Le ministre grec de la Culture, Mirsini Zorba, a réagi à l'assassinat d'un soldat de 35 ans à Bularat de Gjirokastra. Zorba dit qu'aucun drapeau n'a été abaissé dans le Bularat, mais tout le monde selon elle est monté. Dans sa réponse, la ministre raconte des détails lors de son séjour à Gjirokastra, mais ajoute que la [...]
Le ministre grec de la Culture, Mirsini Zorba, a réagi à l'assassinat d'un soldat de 35 ans à Bularat de Gjirokastra.
Zorba dit qu'aucun drapeau n'a été abaissé dans le Bularat, mais tout le monde selon elle est monté.
Dans sa réponse, la ministre raconte des détails lors de son séjour à Gjirokastra, mais ajoute que les nouvelles du meurtre des citoyens grecs ont appris après avoir quitté Bulalarati.
Selon le ministre grec de la Culture, le soldat Constantinople Kacifa avait appelé l'accord entre les deux gouvernements pour la tombe des martyrs et l'honneur de leur trahison de mémoire.

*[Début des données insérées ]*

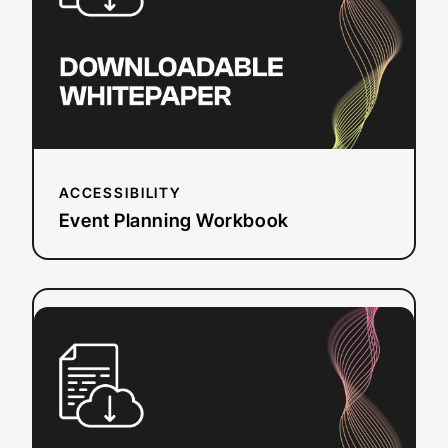
ACCESSIBILITY
Event Planning Workbook
:
Read more
European
Accessibility
Act
(EAA)
Checklist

Aujourd'hui, dans le cimetière des martyrs de Bularat, nous avons honoré nos soldats grecs. Mémorial où ils ont perdu la vie. Des émotions entre les montagnes où ils luttaient avec le patriotisme contre le fascisme. Partout drapeaux grecs, représentants du gouvernement grec et albanais, ambassadeur de Grèce, députés, maires, étudiants, résidents ordinaires. Nous avons préparé les couronnes, les discours, les hymnes albanais et grecs, la poésie des enfants. Nous sommes partis à 1500 tranquillement, pas de problème. Sur le chemin nous avons été informés qu'un homogène avait menacé le petit déjeuner avec Kalashnikov considérant l'accord entre les deux gouvernements pour la tombe des martyrs et l'honneur de leur mémoire une trahison! Pas de drapeau grec assis, tout agité. Après 15 h 00, nous avons été informés au cours du voyage de retour que l'homogène était entouré par la police, demandé de se rendre, ne s'est pas rendu, et a été tué. Nous ne pouvions même pas imaginer dans l'atmosphère très excitante du matin cet incident tragique”, dans sa réponse.
L'affrontement entre le soldat grec et les autorités albanaises a commencé vers 10 heures lorsque des célébrations annuelles commémoraient les chutes de guerre d'Italo-Greek. Constantinople Kacifa a tiré Kalachnikov, d'abord en l'air, puis en grêle en direction des policiers qui l'approchent pour le mettre sous contrôle.
La fusillade n'a causé que de petits dégâts matériels au véhicule de la police ainsi qu'à une résidence.
Intervention des forces spéciales nécessaire RENEA pour neutraliser l'enfant de 35 ans. Constantine Kacifa a également ouvert le feu avec des armes automatiques. Mais en contact avec les forces spéciales R ENEA, il a été tué.